As I mentioned in https://github.com/hologerry/IMF/issues/3#issuecomment-2255369735, the tensors' H W should be same, the motion features should contain the same channel dim, the reference features do not need be the same. Here is a verification code:

import torch
import torch.nn as nn
import torch.nn.functional as F

class Attention(nn.Module):
    def __init__(
        self,
        dim_spatial=4096,
        dim_qk=256,
        dim_v=256,
        **kwargs,
    ):
        super().__init__()

        self.scale = dim_qk**-0.5

        self.q_pos_embedding = nn.Parameter(torch.randn(1, dim_spatial, dim_qk))
        self.k_pos_embedding = nn.Parameter(torch.randn(1, dim_spatial, dim_qk))

        self.attend = nn.Softmax(dim=-1)

    def forward(self, queries, keys, values):
        # (b, dim_qk, h, w) -> (b, dim_qk, dim_spatial) -> (b, dim_spatial, dim_qk)
        q = torch.flatten(queries, start_dim=2).transpose(-1, -2)
        q = q + self.q_pos_embedding  # (b, dim_spatial, dim_qk)

        # in paper, key dim_spatial may be different from query dim_spatial
        # (b, dim_qk, h, w) -> (b, dim_qk, dim_spatial) -> (b, dim_spatial, dim_qk)
        k = torch.flatten(keys, start_dim=2).transpose(-1, -2)
        k = k + self.k_pos_embedding  # (b, dim_spatial, dim_qk)
        # (b, dim_v, h, w) -> (b, dim_v, dim_spatial) -> (b, dim_spatial, dim_v)
        v = torch.flatten(values, start_dim=2).transpose(-1, -2)

        # # (b, dim_spatial, dim_qk) * (b, dim_qk, dim_spatial) -> (b, dim_spatial, dim_spatial)
        dots = torch.matmul(q, k.transpose(-1, -2)) * self.scale

        attn = self.attend(dots)  # (b, dim_spatial, dim_spatial)

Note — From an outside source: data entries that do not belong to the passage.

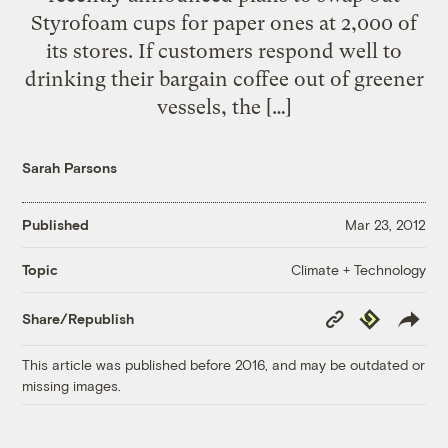
Styrofoam cups for paper ones at 2,000 of
its stores. If customers respond well to
drinking their bargain coffee out of greener
vessels, the […]
Sarah Parsons
Published
Mar 23, 2012
Climate + Technology
Topic
Copy
Republish
Share/Republish
Link
This article was published before 2016, and may be outdated or
missing images.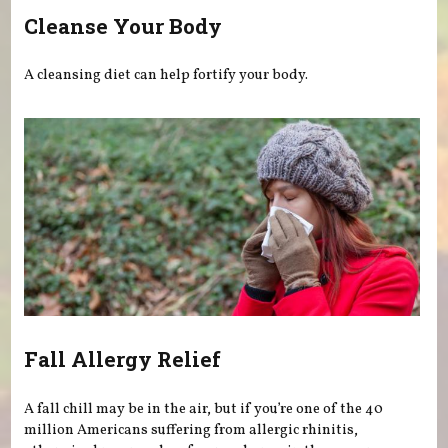
Cleanse Your Body
A cleansing diet can help fortify your body.
Fall Allergy Relief
A fall chill may be in the air, but if you’re one of the 40
million Americans suffering from allergic rhinitis,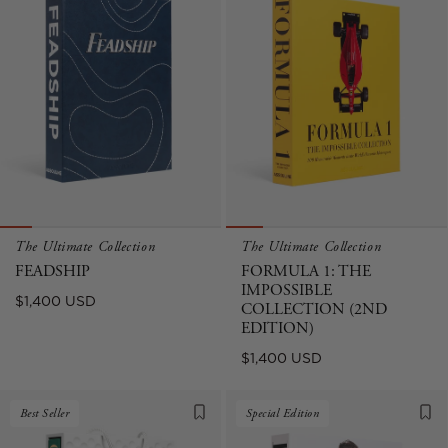
The Ultimate Collection
The Ultimate Collection
FEADSHIP
FORMULA 1: THE
IMPOSSIBLE
Regular
$1,400 USD
COLLECTION (2ND
price
EDITION)
Regular
$1,400 USD
price
Best Seller
Special Edition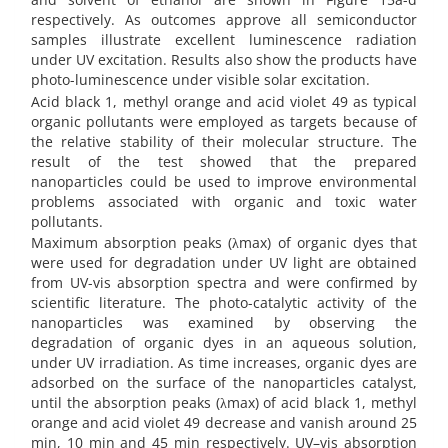
respectively. As outcomes approve all semiconductor
samples illustrate excellent luminescence radiation
under UV excitation. Results also show the products have
photo-luminescence under visible solar excitation.
Acid black 1, methyl orange and acid violet 49 as typical
organic pollutants were employed as targets because of
the relative stability of their molecular structure. The
result of the test showed that the prepared
nanoparticles could be used to improve environmental
problems associated with organic and toxic water
pollutants.
Maximum absorption peaks (λmax) of organic dyes that
were used for degradation under UV light are obtained
from UV-vis absorption spectra and were confirmed by
scientific literature. The photo-catalytic activity of the
nanoparticles was examined by observing the
degradation of organic dyes in an aqueous solution,
under UV irradiation. As time increases, organic dyes are
adsorbed on the surface of the nanoparticles catalyst,
until the absorption peaks (λmax) of acid black 1, methyl
orange and acid violet 49 decrease and vanish around 25
min, 10 min and 45 min respectively. UV–vis absorption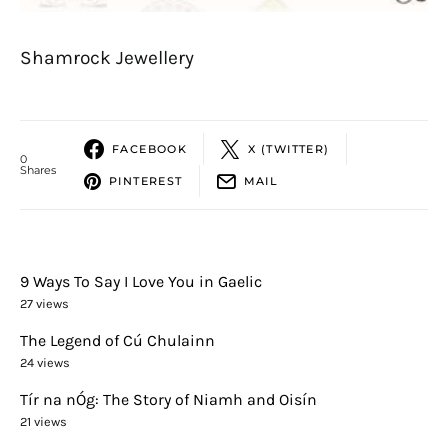
Shamrock Jewellery
FACEBOOK
X (TWITTER)
0
Shares
PINTEREST
MAIL
9 Ways To Say I Love You in Gaelic
27 views
The Legend of Cú Chulainn
24 views
Tír na nÓg: The Story of Niamh and Oisín
21 views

        # (b, dim_spatial, dim_spatial) * (b, dim_spatial, dim_v) -> (b, dim_spatial, dim_v)
        out = torch.matmul(attn, v)

        # Or the torch version fast attention
        # out = F.scaled_dot_product_attention(q, k, v)
        out = torch.reshape(out.transpose(-1, -2), values.shape)  # (b, dim_spatial, dim_v) -> (b, dim_v, h, w)

        return out

if __name__ == "__main__":
    # (b, c, h, w)
    queries = torch.randn(1, 128, 32, 32)
    keys = torch.randn(1, 128, 32, 32)
    values = torch.randn(1, 256, 32, 32)

    attn = Attention(dim_spatial=32 * 32, dim_qk=128, dim_v=256)
    out = attn(queries, keys, values)
    print(out.shape)
hologerry commented 2 months ago

2. LatentTokenEncoder and LatentTokenDecoder

We use the stylegan2-pytorch implementations: https://github.com/rosinality/stylegan2-pytorch, You can refer to this repo https://github.com/wyhsirius/LIA/ for StyleGAN2 related code, such as Encoder, Decoder. We turn OFF ALL NOISE.

3. model collapse

Maybe you should increase the perceptual loss weight. Try other perceptual loss implementation. In my experiments, the perceptual loss is crucial, the discriminator loss is important for realism.

4. questions

(1). We do not use EMA or ADA. EMA is worth a try; it does work in my other projects. But ADA is not necessary. (2). We do not use any pretrained feature encoders. (3). We do not use gradient clipping or mix precision. (I think these should only be applied after the model is working) (4). I think MultiScaleDiscriminator is important, but we do not fully ablated it as it is basicly the default setting for GAN model. (It's old.., Diffusion Model is the way) (5). During training, we use imageio save mp4 files, convert tensor to numpy frames and save it.

johndpope commented 2 months ago

Thanks Yue. Have a great weekend.

johndpope commented 2 months ago

sorry - one more thing - do you use mixed_precision? i set it to no and discriminator loss goes down 1000x

hologerry commented 2 months ago

We do not use mixed precision. Regarding the loss range, our perceptual loss decreases from above 150 to 50/60, the pixel loss decreases from above 0.5 to 0.01/0.02, and the GAN loss oscillates around 1.0.